Now I have to admit that experience can be gained in the workplace, but the great thing about coding is that you can gain and create your own experience. Here are a few tips on how you can create your own experience.

WordPress:

Build your own plugins and or WordPress themes. I really don’t know any easier way to say it; however, you can build and start posting on wordpress.org and get them officially made. Most people don’t want to take the time to build their own plugins, but sometimes in order to gain experience you have to. This will help build your portfolio.

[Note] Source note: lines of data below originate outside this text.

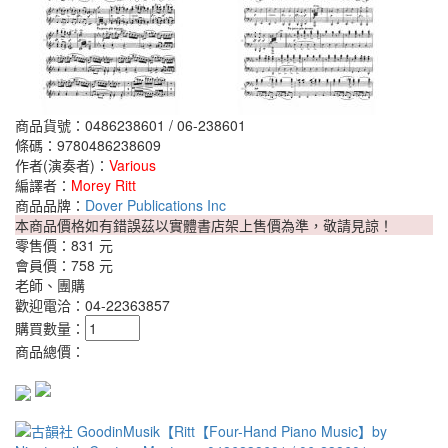
商品貨號：0486238601 / 06-238601
條碼：9780486238609
作者(演奏者)：
Various
編譯者：
Morey Ritt
商品品牌：
Dover Publications Inc
本商品價格如有錯誤茲以實體書店架上售價為準，敬請見諒！
零售價：
831 元
會員價：
758 元
老師、團購
歡迎電洽：04-22363857
購買數量：
商品總價：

Another thing I always tell people to do is to create their own themes, it’s very easy to get started. To do so, start by adding features and custom stuff to your WordPress theme. Keep building it and updating it. This will help you with aiding future clients when they want to continue to buy support from you and pay you to upkeep it. Learn about continuing to push out stable builds of WordPress themes. I believe this will be the biggest help building your experience even if you don’t have any idea to begin with. We all have to start somewhere.

Email Marketing:

Now this is something you can do and build more with. There are many different email marketing clients out there, from the most used like MailChimp, to the more corporate clients such as Pardot. I would suggest putting these email templates out there and just leave like a credit to yourself. It will help people recognize who built these templates.

CodePen:

For those of you who don’t know what CodePen is, think of it like a place where you can leave ideas. Did you build a cool JavaScript rollover function? You can leave for others to use, or you can ask for help on ideas, or you can test them yourself. The CodePen community is very helpful, and it’s a great place for developers to leave some great ideas and share their code with each other.

Git & Frameworks:

I always find it weird how sometimes people will use frameworks and then complain about how it doesn’t do something they want it to do. Why not get involved with building it? I am not talking about flaming the creators. Instead, maybe offering some helpful insight or maybe trying to build something into it yourself.

In Closing…

I would compare developing and coding as to any profession, if you want to cook, you practice and you probably burn a few omelets along the way. If you want to be a mechanic, you probably took apart a car to see how everything works. This is just like that; however, on the net you can find the code boards, and the people who are willing to share knowledge. Being told you have no experience isn’t really something that should turn you away. Just make your own experience.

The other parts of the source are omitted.